A few articles are floating around about how Zillow threw in the towel on buying real estate to flip. Many of us in the real estate business knew this experiment of theirs would not last. Basically, for those of you who are unaware of their program, they would buy “low” and sell “high”, not. They were using computers in some large cities to make guesses about the housing market in some of the newer markets e.g. Phoenix.

You would call Zillow and they would make an offer to buy your house after sending over an inspector. Guess what? The inspectors usually found lots of things wrong and all of those things came with a price tag. By the time you received their offer, your house was essentially being purchased for under market. Of course not in every case but many cases. By the time they fixed it up and resold it often at a price lower than they bought it at, they made an impact on the market.
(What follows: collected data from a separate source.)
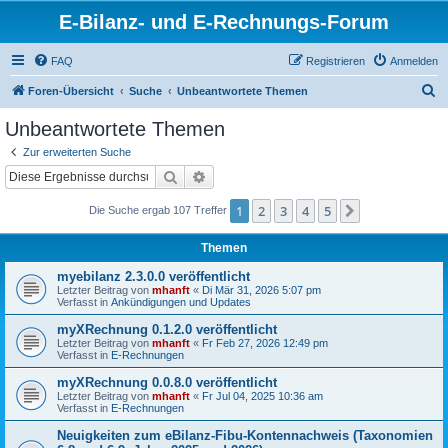
E-Bilanz- und E-Rechnungs-Forum
FAQ
Registrieren
Anmelden
S
Foren-Übersicht
Suche
Unbeantwortete Themen
u
Unbeantwortete Themen
c
Zur erweiterten Suche
h
Suche
Erweiterte Suche
e
1
2
3
4
5
Nächste
Die Suche ergab 107 Treffer
Themen
myebilanz 2.3.0.0 veröffentlicht
Letzter Beitrag von
mhanft
«
Di Mär 31, 2026 5:07 pm
Verfasst in
Ankündigungen und Updates
myXRechnung 0.1.2.0 veröffentlicht
Letzter Beitrag von
mhanft
«
Fr Feb 27, 2026 12:49 pm
Verfasst in
E-Rechnungen
myXRechnung 0.0.8.0 veröffentlicht
Letzter Beitrag von
mhanft
«
Fr Jul 04, 2025 10:36 am
Verfasst in
E-Rechnungen
Neuigkeiten zum eBilanz-Fibu-Kontennachweis (Taxonomien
My experience with them was interesting. A few years ago I was selling a house in the Phoenix market. It was a rental property. Their inspector told me that I needed a new roof and more. The house was 12 years old and in good condition. My local real estate agent had his roof guy over to look at it. There were three broken tiles and that’s all. Zillow had taken several thousand dollars off what started to be a fair price.

By the time all of the other items were deducted, I would have lost about $20,000 on the deal. My local agent listed the property for me after I spent just over one thousand on the touch-up paint, the roof, and a few minor items. I sold the house at just above what Zillow had offered me before all of their charges.
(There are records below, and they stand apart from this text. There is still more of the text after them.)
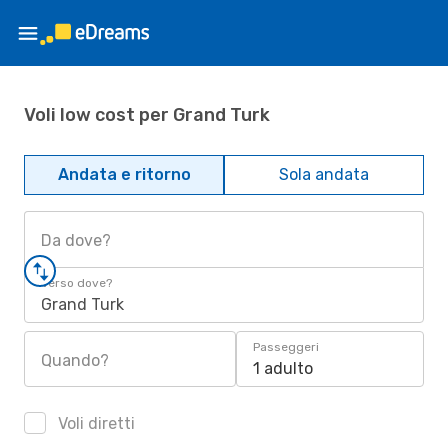
Voli low cost per Grand Turk
Andata e ritorno
Sola andata
Da dove?
Verso dove?
Grand Turk
Passeggeri
Quando?
1 adulto
Voli diretti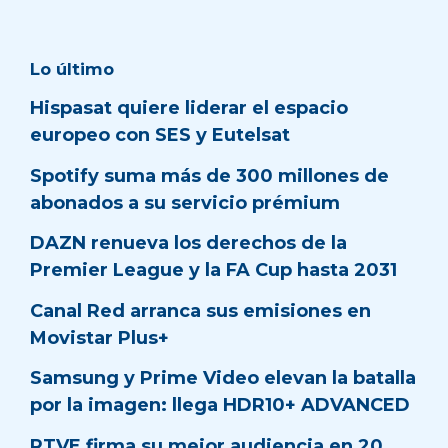
Lo último
Hispasat quiere liderar el espacio
europeo con SES y Eutelsat
Spotify suma más de 300 millones de
abonados a su servicio prémium
DAZN renueva los derechos de la
Premier League y la FA Cup hasta 2031
Canal Red arranca sus emisiones en
Movistar Plus+
Samsung y Prime Video elevan la batalla
por la imagen: llega HDR10+ ADVANCED
RTVE firma su mejor audiencia en 20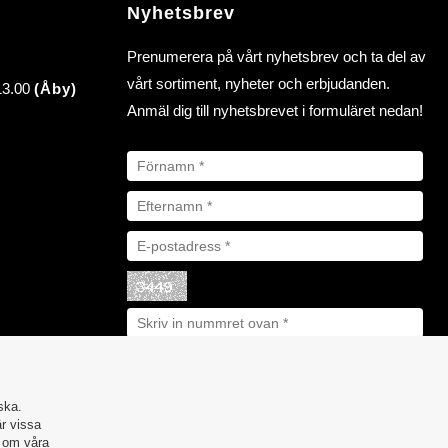
Nyhetsbrev
Prenumerera på vårt nyhetsbrev och ta del av
vårt sortiment, nyheter och erbjudanden.
 13.00
(Åby)
Anmäl dig till nyhetsbrevet i formuläret nedan!
ska.
är vissa
r om våra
My brother sold his house to Zillow. The offer started fair and by the time they were done, he lost his shirt. He made an offer on a new home and had to get out. Had he known what they were going to do, he would have waited on the purchase of the new house.
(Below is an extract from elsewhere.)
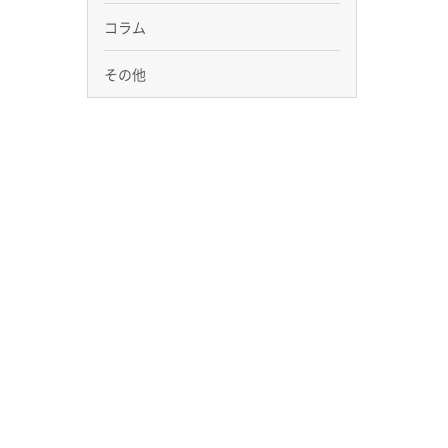
コラム
その他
According to the few articles that I have read, Zillow made a mess of the market. They moved over one billion dollars of property and made no money. They ended up selling homes below market when they should have sold at higher prices. Other large corporations have tried this as well with similar results. There is simply no single mass market for electronics in real estate.

What is it about these tech companies that think everything can be solved with a computer and some young people in a boiler room in another country? They seem to invade most industries, sometimes they succeed but often they just waste investors’ capital in the effort. Zillow is a prime example, they have lost more than 200 million dollars and counting.

Perhaps Zillow helped some people get out of their homes but at what cost. In the markets, Zillow was operating in homes that were already selling fast. People just got caught up in their marketing. There are lots of local people who hang signs on power poles and at corners claiming to buy your home for cash. They are pretty much in the same category. Unless you are desperate, list with an agent to get it sold at the best price with all of the professional and legal safeguards.

Local agents deal with local problems every day. It is impossible to know what you are buying without the help of someone local. As I have said in the past, “real estate is local”. There is no national market, no state market, and even within a region, there can be large differences.

I for one am pleased that they have backed out of buying and selling. When Zillow sells a home on a street below market because they do not understand the market, it affects all of the property owners with similar properties in the area. Dumping a home can reduce selling prices for owners for months into the future.